Now that the Federal Reserve is well into their bond and mortgage backed security buying spree, they are effectively ensuring that the price does not go down, ensuring a safe and effectively risk free return for the time being.
But when, as they say, will the party be over?
Perhaps risk free is a bit of a misnomer… for those not paying attention, it’s actually a pretty bad turn of phrase.
Remember that the markets are only based on reality in the long term. In the short term, they are based on speculation and predictions. Momentum.
So let’s say, for an example, Google reports earnings that increased (whatever) over this time last year. Sounds great, right? Except that they increased their earnings by (whatever) year over year the quarter before that. Since most of the folks that own Google stock are betting that their growth earnings are going to accelerate, that would be a bit of a nasty shock to finding earnings growth doing exactly the opposite.

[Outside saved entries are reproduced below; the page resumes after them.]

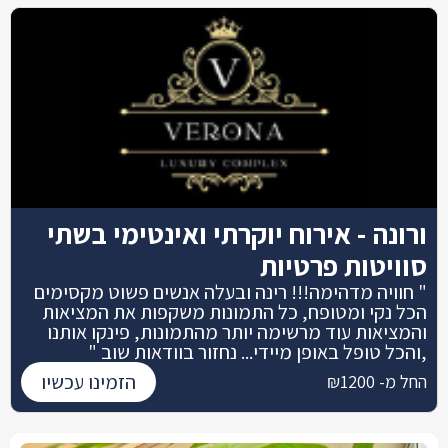
ורונה - אירוח יוקרתי ואינטימי בשתי
סוויטות פרטיות
" חוויה מדהימה!!! רינה ובעלה אנשים פשוט מקסימים
הכל נקי ומטופח, כל התמונות משקפות את המציאות
והמציאות עוד מרשימה יותר מהתמונות, פינקו אותנו
,והכל טופל באופן מיידי... נחזור בוודאות שוב "
הזמינו עכשיו
החל מ- ₪1200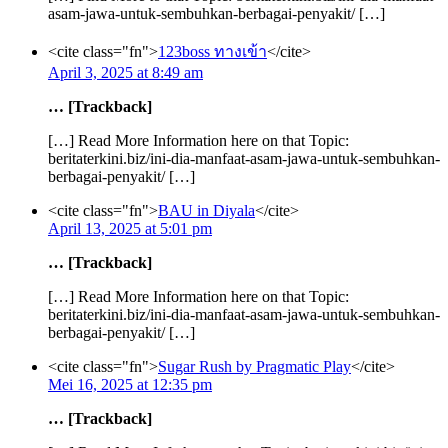
asam-jawa-untuk-sembuhkan-berbagai-penyakit/ […]
<cite class="fn">
123boss ทางเข้า
</cite>
April 3, 2025 at 8:49 am
… [Trackback]
[…] Read More Information here on that Topic:
beritaterkini.biz/ini-dia-manfaat-asam-jawa-untuk-sembuhkan-
berbagai-penyakit/ […]
<cite class="fn">
BAU in Diyala
</cite>
April 13, 2025 at 5:01 pm
… [Trackback]
[…] Read More Information here on that Topic:
beritaterkini.biz/ini-dia-manfaat-asam-jawa-untuk-sembuhkan-
berbagai-penyakit/ […]
<cite class="fn">
Sugar Rush by Pragmatic Play
</cite>
Mei 16, 2025 at 12:35 pm
… [Trackback]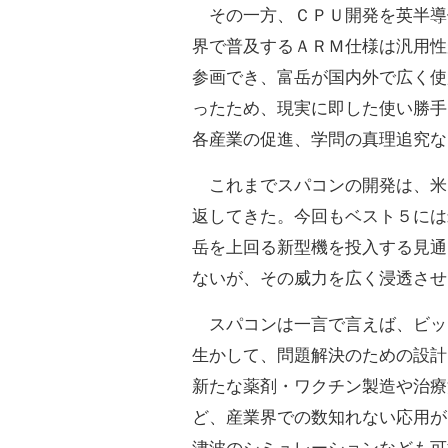
その一方、ＣＰＵ開発を英半導
界で普及するＡＲＭ仕様は汎用性
参画でき、富岳が国内外で広く使
ったため、現実に即した使い勝手
各産業の促進、学問の真理追究な
これまでスパコンの開発は、米
返してきた。今回もベスト５には
岳を上回る新型機を投入する見通
ないが、その威力を広く浸透させ
スパコンは一言で言えば、ビッ
生かして、問題解決のための設計
新たな薬剤・ワクチン製造や治療
ど、産業界での数知れない応用が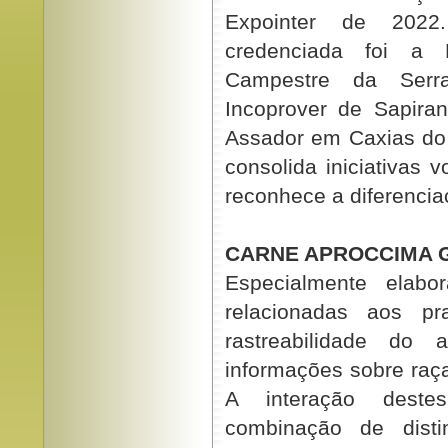
Expointer de 2022
credenciada foi a 
Campestre da Serra,
Incoprover de Sapira
Assador em Caxias do 
consolida iniciativas 
reconhece a diferencia
CARNE APROCCIMA 
Especialmente elabo
relacionadas aos p
rastreabilidade do 
informações sobre raça
A interação deste
combinação de disti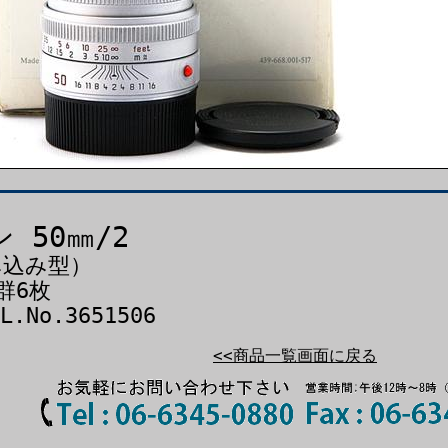
 50㎜/2
み込み型）
群6枚
No.3651506
<<商品一覧画面に戻る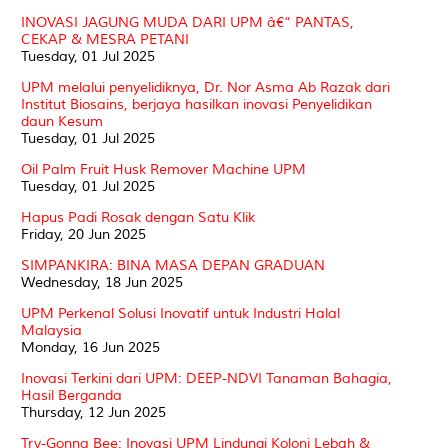
INOVASI JAGUNG MUDA DARI UPM â€“ PANTAS,
CEKAP & MESRA PETANI
Tuesday, 01 Jul 2025
UPM melalui penyelidiknya, Dr. Nor Asma Ab Razak dari
Institut Biosains, berjaya hasilkan inovasi Penyelidikan
daun Kesum
Tuesday, 01 Jul 2025
Oil Palm Fruit Husk Remover Machine UPM
Tuesday, 01 Jul 2025
Hapus Padi Rosak dengan Satu Klik
Friday, 20 Jun 2025
SIMPANKIRA: BINA MASA DEPAN GRADUAN
Wednesday, 18 Jun 2025
UPM Perkenal Solusi Inovatif untuk Industri Halal
Malaysia
Monday, 16 Jun 2025
Inovasi Terkini dari UPM: DEEP-NDVI Tanaman Bahagia,
Hasil Berganda
Thursday, 12 Jun 2025
Try-Gonna Bee: Inovasi UPM Lindungi Koloni Lebah &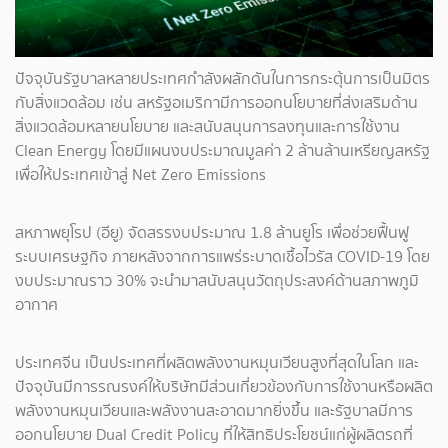
ปัจจุบันรัฐบาลหลายประเทศกำลังผลักดันในการกระตุ้นการเป็นมิตร
กับสิ่งแวดล้อม เช่น สหรัฐอเมริกามีการออกนโยบายที่ส่งเสริมด้าน
สิ่งแวดล้อมหลายนโยบาย และสนับสนุนการลงทุนและการใช้งาน
Clean Energy โดยมีแผนงบประมาณมูลค่า 2 ล้านล้านเหรียญสหรัฐ
เพื่อให้ประเทศเข้าสู่ Net Zero Emissions
สหภาพยุโรป (อียู) จัดสรรงบประมาณ 1.8 ล้านยูโร เพื่อช่วยฟื้นฟู
ระบบเศรษฐกิจ ภายหลังจากการแพร่ระบาดเชื้อไวรัส COVID-19 โดย
งบประมาณราว 30% จะนำมาสนับสนุนวัตถุประสงค์ด้านสภาพภูมิ
อากาศ
ประเทศจีน เป็นประเทศที่ผลิตพลังงานหมุนเวียนสูงที่สุดในโลก และ
ปัจจุบันมีการรณรงค์ให้บริษัทมีส่วนเกี่ยวข้องกับการใช้งานหรือผลิต
พลังงานหมุนเวียนและพลังงานสะอาดมากยิ่งขึ้น และรัฐบาลมีการ
ออกนโยบาย Dual Credit Policy ที่ให้สิทธิประโยชน์แก่ผู้ผลิตรถที่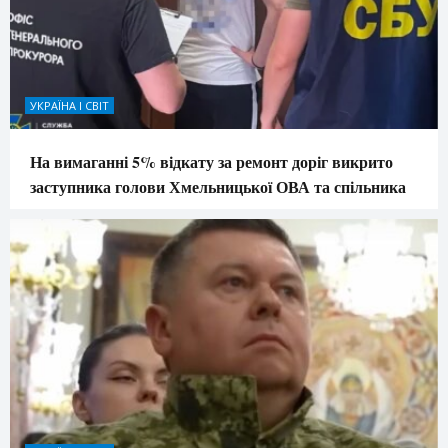
УКРАЇНА І СВІТ
На вимаганні 5% відкату за ремонт доріг викрито
заступника голови Хмельницької ОВА та спільника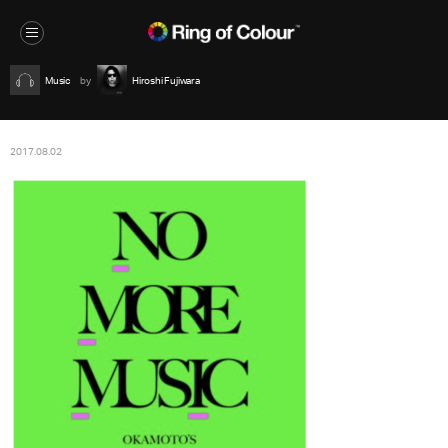
Music
Hiroshi Fujiwara
2017.08.02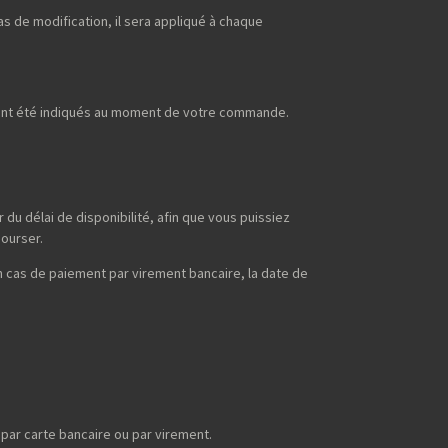
s de modification, il sera appliqué à chaque
uront été indiqués au moment de votre commande.
du délai de disponibilité, afin que vous puissiez
bourser.
n cas de paiement par virement bancaire, la date de
ar carte bancaire ou par virement.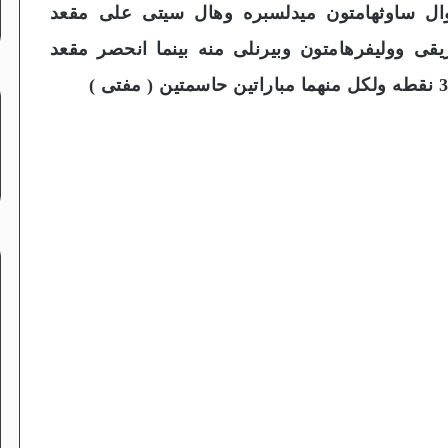
وال ساوثهامتون ميدلسبره وهال سيتى على مقعد
ريقى ووليفرهامتون وبيرنلى منه بينما انحصر مقعد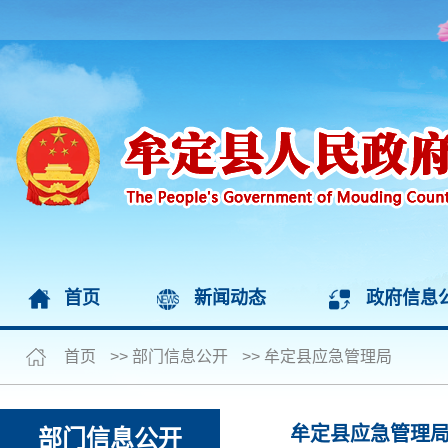
首页
新闻动态
政府信息
首页
>>
部门信息公开
>>
牟定县应急管理局
牟定县应急管理
部门信息公开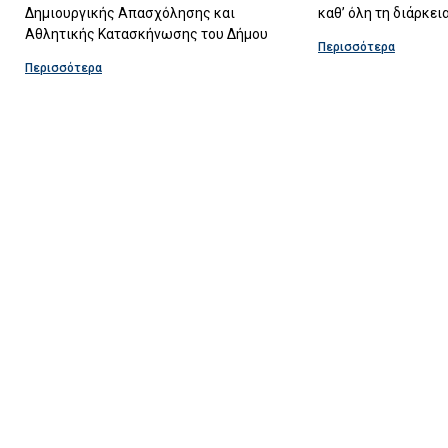
Δημιουργικής Απασχόλησης και
καθ’ όλη τη διάρκει
Αθλητικής Κατασκήνωσης του Δήμου
Περισσότερα
Περισσότερα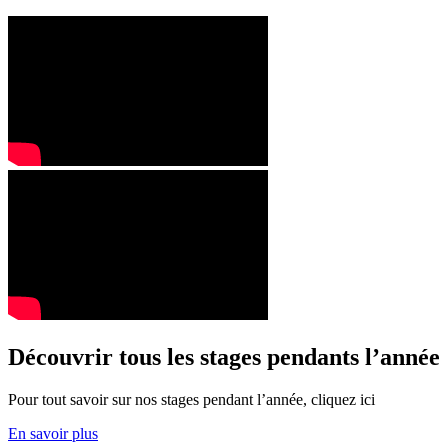
Découvrir tous les stages pendants l’année
Pour tout savoir sur nos stages pendant l’année, cliquez ici
En savoir plus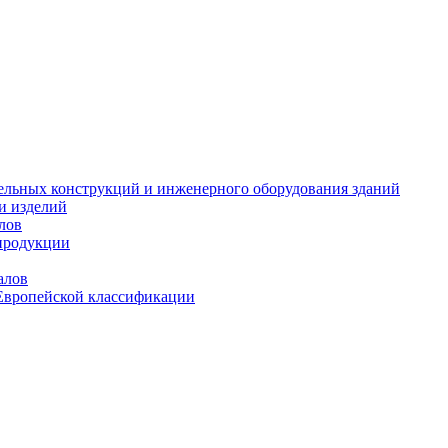
тельных конструкций и инженерного оборудования зданий
и изделий
лов
продукции
алов
Европейской классификации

Not to say that the fat lady would be singing for Google as a growth story, but enough shareholders are going to take that as a very bad omen, and use it as a signal to sell their stock. This exact scenario played out over at Apple late last year, and their stock took a 40% plunge, as all of the “sure thing” crowd backed out.
Now that the Fed is involved, bonds and mortgage backed securities are the “sure thing”. No one is selling while the Fed is buying up everything it can get its grimy little mitts on.
But what happens when the Fed starts to decelerate their rate of bond buying? It’s probably going to play out in exactly the same way. A lot of folks who is buying (like us) to play the Fed pushing prices unnaturally out of whack are going to start selling as soon as they catch a whiff of waning enthusiasm on behalf of the Federal Reserve.
So when should we sell? The second you hear a whiff of waning enthusiasm yourself. Contrarian investing works when you buy when everyone else has run for the exits, and you’re in for the long haul. Momentum investing, on the other hand, benefits most from an itchy trigger finger. You want to be the first guy to sell, not part of the pack.
So what does that mean in a practical context? How can you be the first guy to sell? Pay attention to the Fed, as always. Know when the meetings are happening. You don’t have to read the minutes or anything too heavy, you just have to read the news surrounding the meeting. If the press are not making a fuss, neither will anyone else. When the shoe drops, you’ll know. Minutes after the meeting. Bond interest rates will jump several percent. That’s your sign, because not everyone reads the news the day of the meeting, and big hedge fund managers can’t unload their entire holdings in one click like you can.
Sometimes, it pays to be the little guy.